O índice oficial que mede a inflação no Brasil, o IPCA, subiu 5,91% em 2013. Para muitos consumidores, no entanto, a percepção é que os preços subiram bem mais.

Em parte, eles têm razão. E, de acordo com economistas ouvidos pela Folha, essa sensação deve permanecer em 2014, com a inflação ainda em alta. Por isso, é importante começar o ano organizando o orçamento familiar e as aplicações financeiras e planejando as despesas.

Papel ligado à inflação protege o investimento

Em 2013, itens cotidianos, como estacionamento de veículo, cafezinho e almoço fora de casa tiveram alta acima do indicador oficial, de 13,76%, 11,76% e 10,06%, respectivamente (veja quadro).

Enquanto isso, o salário mínimo nacional vigente no ano passado (R$ 678) foi 9% maior que o de 2012. Para 2014, o valor foi reajustado em 6,78%, para R$ 724. Já os dois pisos mínimos do Estado de São Paulo subiram 9,29% e 9,42% (para R$ 765 e R$ 755, respectivamente). Para este ano, houve reajuste de 7,19% e 7,28% (para R$ 820 e R$ 810).

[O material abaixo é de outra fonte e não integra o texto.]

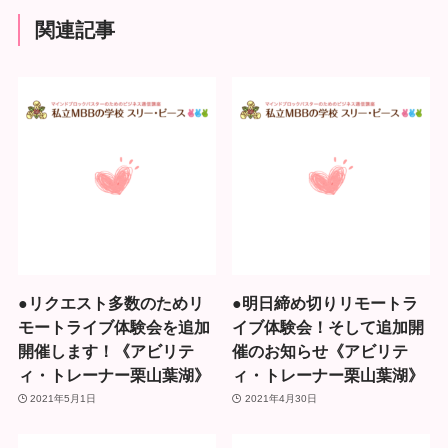
関連記事
●リクエスト多数のためリ
●明日締め切りリモートラ
モートライブ体験会を追加
イブ体験会！そして追加開
開催します！《アビリテ
催のお知らせ《アビリテ
ィ・トレーナー栗山葉湖》
ィ・トレーナー栗山葉湖》
2021年5月1日
2021年4月30日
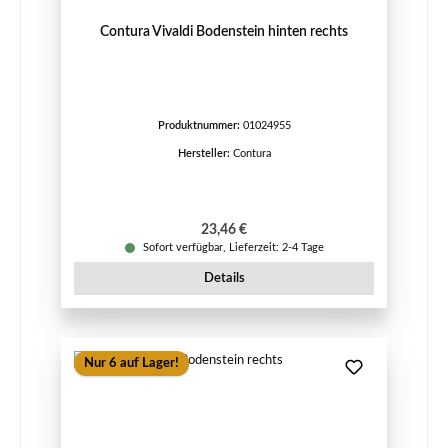
Contura Vivaldi Bodenstein hinten rechts
Produktnummer:
01024955
Hersteller:
Contura
Regulärer Preis:
23,46 €
Sofort verfügbar, Lieferzeit: 2-4 Tage
Details
Nur 6 auf Lager!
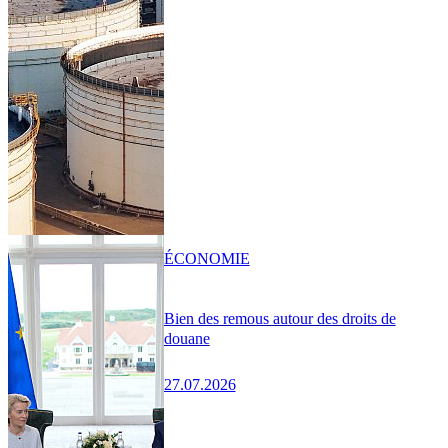
ÉCONOMIE
Bien des remous autour des droits de
douane
27.07.2026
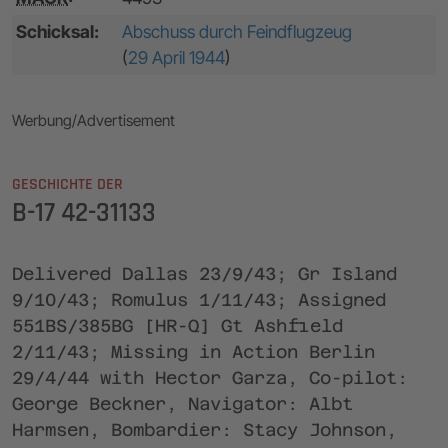
Schicksal:
Abschuss durch Feindflugzeug
(
29 April 1944
)
Werbung/Advertisement
GESCHICHTE DER
B-17 42-31133
Delivered Dallas 23/9/43; Gr Island
9/10/43; Romulus 1/11/43; Assigned
551BS/385BG [HR-Q] Gt Ashfield
2/11/43; Missing in Action Berlin
29/4/44 with Hector Garza, Co-pilot:
George Beckner, Navigator: Albt
Harmsen, Bombardier: Stacy Johnson,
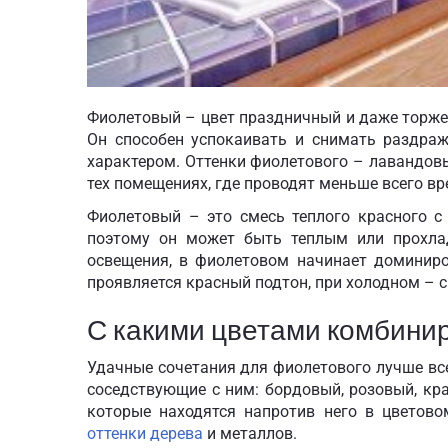
Фиолетовый – цвет праздничный и даже торжест
Он способен успокаивать и снимать раздра
характером. Оттенки фиолетового – лавандов
тех помещениях, где проводят меньше всего вр
Фиолетовый – это смесь теплого красного с
поэтому он может быть теплым или прохл
освещения, в фиолетовом начинает доминиро
проявляется красный подтон, при холодном – с
С какими цветами комбини
Удачные сочетания для фиолетового лучше всег
соседствующие с ним: бордовый, розовый, кра
которые находятся напротив него в цветово
оттенки дерева
и металлов.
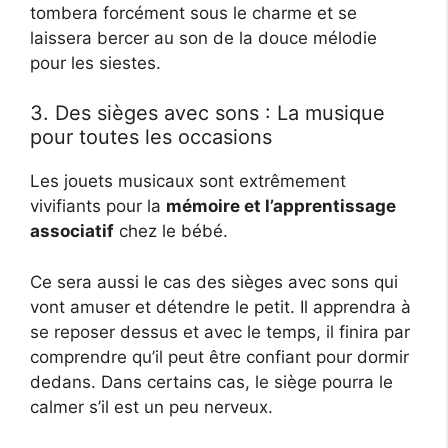
tombera forcément sous le charme et se
laissera bercer au son de la douce mélodie
pour les siestes.
3. Des sièges avec sons : La musique
pour toutes les occasions
Les jouets musicaux sont extrêmement
vivifiants pour la
mémoire et l’apprentissage
associatif
chez le bébé.
Ce sera aussi le cas des sièges avec sons qui
vont amuser et détendre le petit. Il apprendra à
se reposer dessus et avec le temps, il finira par
comprendre qu’il peut être confiant pour dormir
dedans. Dans certains cas, le siège pourra le
calmer s’il est un peu nerveux.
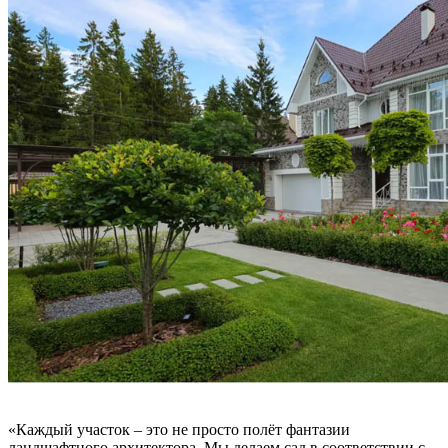
«Каждый участок – это не просто полёт фантазии
ландшафтного архитектора. Мы делаем сад в соответствии с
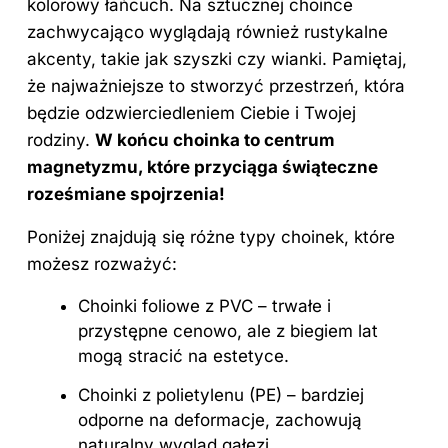
kolorowy łańcuch. Na sztucznej choince
zachwycająco wyglądają również rustykalne
akcenty, takie jak szyszki czy wianki. Pamiętaj,
że najważniejsze to stworzyć przestrzeń, która
będzie odzwierciedleniem Ciebie i Twojej
rodziny.
W końcu choinka to centrum
magnetyzmu, które przyciąga świąteczne
roześmiane spojrzenia!
Poniżej znajdują się różne typy choinek, które
możesz rozważyć:
Choinki foliowe z PVC – trwałe i
przystępne cenowo, ale z biegiem lat
mogą stracić na estetyce.
Choinki z polietylenu (PE) – bardziej
odporne na deformacje, zachowują
naturalny wygląd gałęzi.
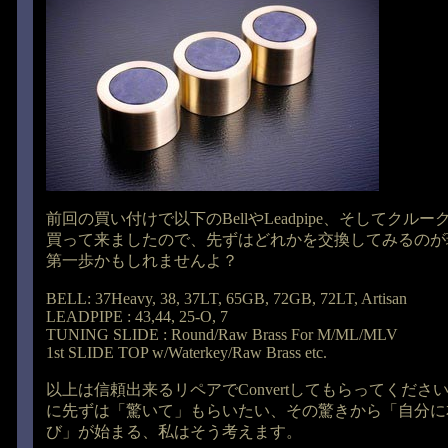
前回の買い付けで以下のBellやLeadpipe、そしてクル
買って来ましたので、先ずはどれかを交換してみるのが
第一歩かもしれませんよ？
BELL: 37Heavy, 38, 37LT, 65GB, 72GB, 72LT, Artisan
LEADPIPE : 43,44, 25-O, 7
TUNING SLIDE : Round/Raw Brass For M/ML/MLV
1st SLIDE TOP w/Waterkey/Raw Brass etc.
以上は信頼出来るリペアでConvertしてもらってくだ
に先ずは「驚いて」もらいたい、その驚きから「自分に
び」が始まる、私はそう考えます。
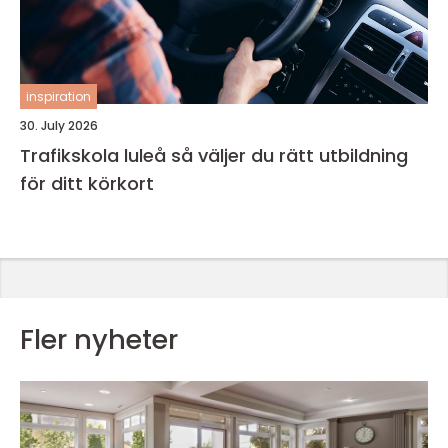
inspiration
30. July 2026
Trafikskola luleå så väljer du rätt utbildning
för ditt körkort
Fler nyheter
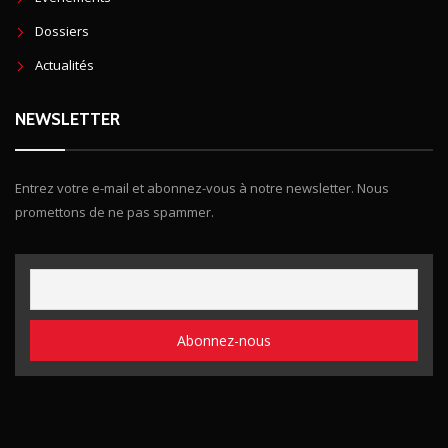
Dossiers
Actualités
NEWSLETTER
Entrez votre e-mail et abonnez-vous à notre newsletter. Nous
promettons de ne pas spammer.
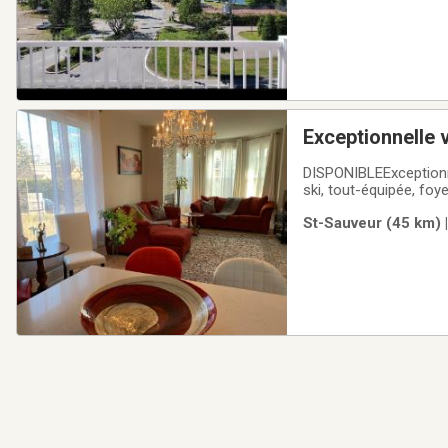
Exceptionnelle v
sdb, Saint Sauv
DISPONIBLEExceptionne
ski, tout-équipée, foye
comptoir de granit et é
St-Sauveur (45 km) 
trois chambres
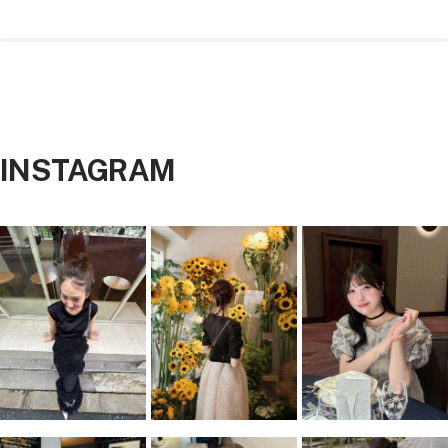
価
価
格
格
ラ
ャ
ラ
ン
リ
レ
ラ
イ
ラ
ウ
コ
ッ
ク
ー
ー
ッ
ビ
ッ
ン
ー
ク
ン
ク
ー
ク
ル
シ
シ
ル
ル
バ
バ
INSTAGRAM
ー
ー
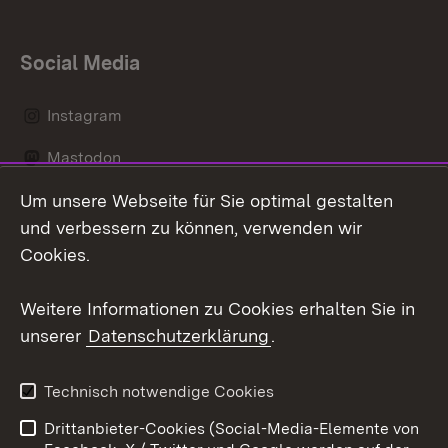
Social Media
Instagram
Mastodon
Um unsere Webseite für Sie optimal gestalten
Messenger
und verbessern zu können, verwenden wir
Social Wall
Cookies.
Youtube
Weitere Informationen zu Cookies erhalten Sie in
unserer
Datenschutzerklärung
.
Zum 
Datenschutz
Barrierefreiheit
Technisch notwendige Cookies
Kontakt
Impressum
Drittanbieter-Cookies (Social-Media-Elemente von
Cookies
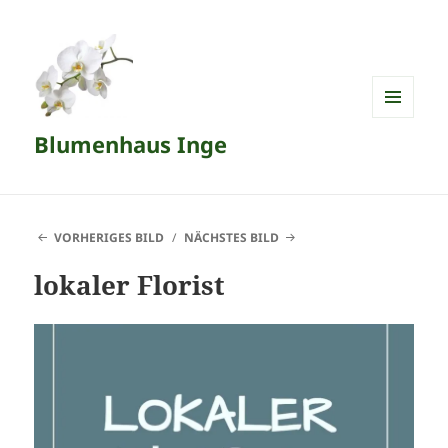
MENÜ
Blumenhaus Inge
UND
WIDGETS
VORHERIGES BILD
NÄCHSTES BILD
lokaler Florist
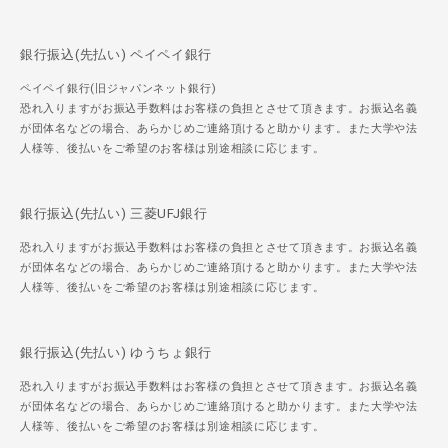
銀行振込(先払い) ペイペイ銀行
ペイペイ銀行(旧ジャパンネット銀行)
恐れ入りますがお振込手数料はお客様の負担とさせて頂きます。お振込名義
が団体名などの場合、あらかじめご連絡頂けると助かります。また大学や法
人様等、後払いをご希望のお客様は別途相談に応じます。
銀行振込(先払い) 三菱UFJ銀行
恐れ入りますがお振込手数料はお客様の負担とさせて頂きます。お振込名義
が団体名などの場合、あらかじめご連絡頂けると助かります。また大学や法
人様等、後払いをご希望のお客様は別途相談に応じます。
銀行振込(先払い) ゆうちょ銀行
恐れ入りますがお振込手数料はお客様の負担とさせて頂きます。お振込名義
が団体名などの場合、あらかじめご連絡頂けると助かります。また大学や法
人様等、後払いをご希望のお客様は別途相談に応じます。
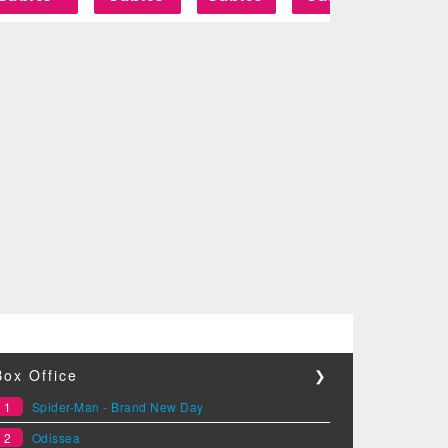
Box Office
❯
1
Spider-Man - Brand New Day
2
Odissea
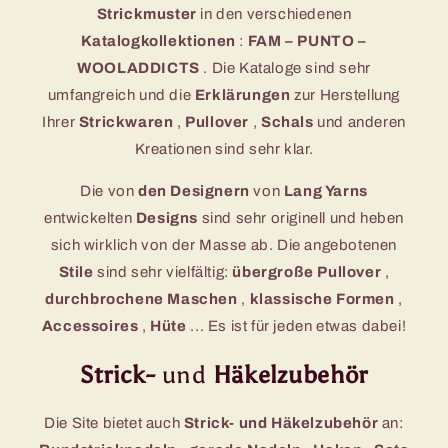
Strickmuster
in den verschiedenen
Katalogkollektionen
:
FAM – PUNTO –
WOOLADDICTS
. Die Kataloge sind sehr
umfangreich und die
Erklärungen
zur Herstellung
Ihrer
Strickwaren
,
Pullover
,
Schals
und anderen
Kreationen sind sehr klar.
Die von
den Designern
von
Lang Yarns
entwickelten
Designs
sind sehr originell und heben
sich wirklich von der Masse ab. Die angebotenen
Stile
sind sehr vielfältig:
übergroße Pullover
,
durchbrochene Maschen
,
klassische Formen
,
Accessoires
,
Hüte
... Es ist für jeden etwas dabei!
Strick-
und
Häkelzubehör
Die Site bietet auch
Strick- und Häkelzubehör
an:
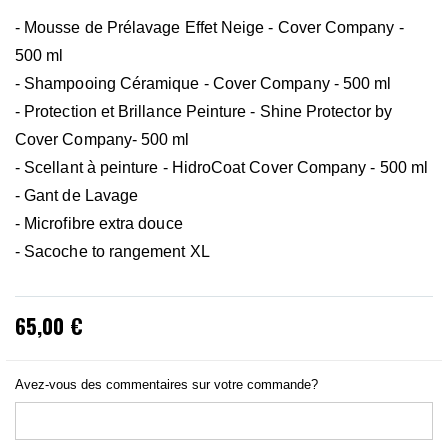
- Mousse de Prélavage Effet Neige - Cover Company -
500 ml
- Shampooing Céramique - Cover Company - 500 ml
- Protection et Brillance Peinture - Shine Protector by
Cover Company- 500 ml
- Scellant à peinture - HidroCoat Cover Company - 500 ml
- Gant de Lavage
- Microfibre extra douce
- Sacoche to rangement XL
65,00 €
Avez-vous des commentaires sur votre commande?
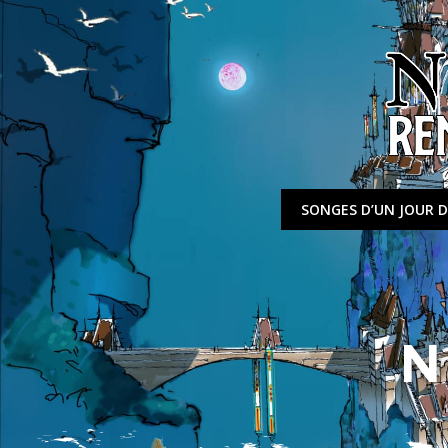
Aller
au
contenu
SONGES D’UN JOUR D
N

“Algumas categorias mais fortes de trabalhadores, como da indústria e de bancos, conseguem ganho nos salários acima da inflação, mas a maioria só recebe a reposição do IPCA, que, muitas vezes, não reflete a inflação sentida pelo consumidor”, diz Ricardo Rocha, professor de finanças do Insper, instituto de ensino.

PERSPECTIVAS

“Este ano será muito parecido com 2013, com crescimento econômico baixo e inflação de cerca de 6%”, afirma Rocha. “O consumidor deve olhar bem para o seu orçamento e tentar entender que, em épocas de inflação mais alta, é preciso se controlar mais”, acrescenta.

Uma orientação dos economistas é cada consumidor calcular sua própria inflação. Para isso, basta anotar todos os gastos e os da família em uma planilha ou caderno e verificar a variação de preços de cada item ao longo dos meses.

Dessa forma, fica mais fácil reorganizar as finanças por meio de substituições simples de produtos e hábitos que não afetam radicalmente a rotina.

Trocar a marca mais cara pela similar mais em conta no supermercado, por exemplo, pode compensar. Vale também antecipar as compras, reduzindo o número de idas ao mercado.

“Se a pessoa comprava quatro vezes ao mês, deve considerar comprar duas, uma no início e outra no meio do mês. É uma forma de tentar não ser vítima da inflação, pois os preços estão subindo rapidamente”, diz Celso Grisi, coordenador de projetos da FIA, entidade privada ligada à USP.

Com alta de 10,17% em 2013, os cadernos podem ser fonte de preocupação para os pais. A dica, para os modelos com espiral, é reaproveitar as folhas que não foram usadas no ano passado.

Para quem trabalha fora, levar comida de casa para fazer as refeições no serviço, mesmo que alguns dias por semana, ajuda a reduzir os gastos em restaurantes.

EMERGÊNCIAS

Manter uma reserva de emergência na poupança ganha mais importância em época de escalada de preços. “Não são recursos para comprar algo, mas para administrar o orçamento do ano em caso de surpresas, como um conserto em casa ou um tratamento médico”, diz Rocha, do Insper.